Omicron was indicated to be the most highly mutated VOC, while the phylogenetic distance between Gamma from Alpha and Beta was the most notable. The results also suggest that the newly emerging SARS-CoV-2 variants were genetically distinct from the original strain and that they comprised unique nucleotide sequences that resulted in the distinctiveness. The distinctiveness was also found to increase within a lineage with evolutionary time.
The current study thus provides a new methodology that will help the researchers identify and assess the distinctiveness of any new SARS-CoV-2 variants compared to the previous ones. However, further research is required to determine whether this method will be able to classify lineages as VOCs earlier than the time taken currently, how vaccination would impact the SARS-CoV-2 genomic diversity, and also determine whether SAR-CoV-2 infection would progress towards seasonality or endemicity.

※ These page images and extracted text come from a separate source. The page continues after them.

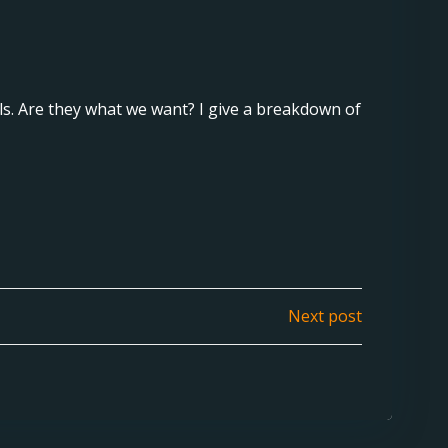
. Are they what we want? I give a breakdown of
Next post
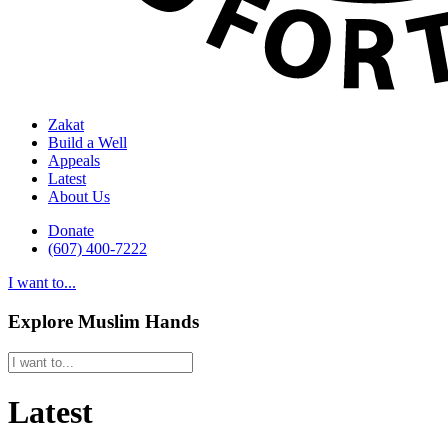
Zakat
Build a Well
Appeals
Latest
About Us
Donate
(607) 400-7222
I want to...
Explore Muslim Hands
Latest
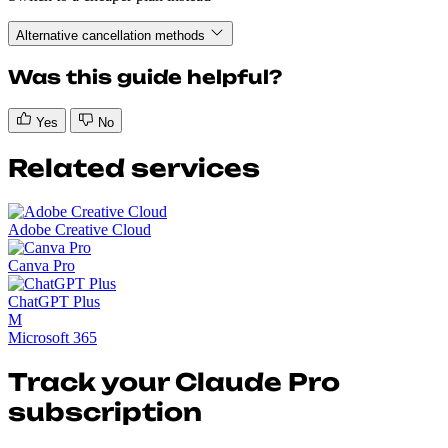
Alternative cancellation methods
Was this guide helpful?
Yes
No
Related services
Adobe Creative Cloud
Canva Pro
ChatGPT Plus
M
Microsoft 365
Track your Claude Pro
subscription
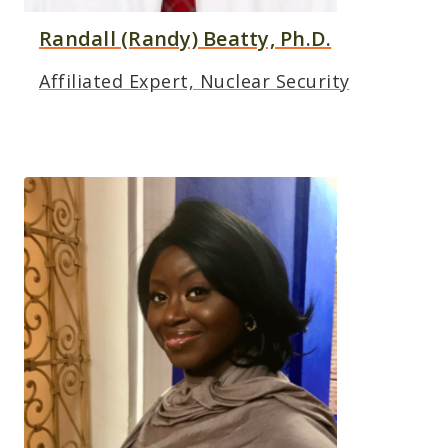
Randall (Randy) Beatty, Ph.D.
Affiliated Expert, Nuclear Security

The study had certain limitations. First, since the number of Omicron sequences available in the GISAID database is currently low, it can lead to oversampling. Second, apart from nucleotide 9-mers, protein-coding nucleotide n-mers or amino acid n-mers should also be considered in the determination of genomic diversity. Third, the study can be sensitive to the lineage composition in the complement group. Finally, further research is required regarding the relationship between genomic distinctiveness metrics with phylogenetic depth and evolutionary time.
| Important notice |
medRxiv publishes preliminary scientific reports that are not peer-reviewed and, therefore, should not be regarded as conclusive, guide clinical practice/health-related behavior, or treated as established information.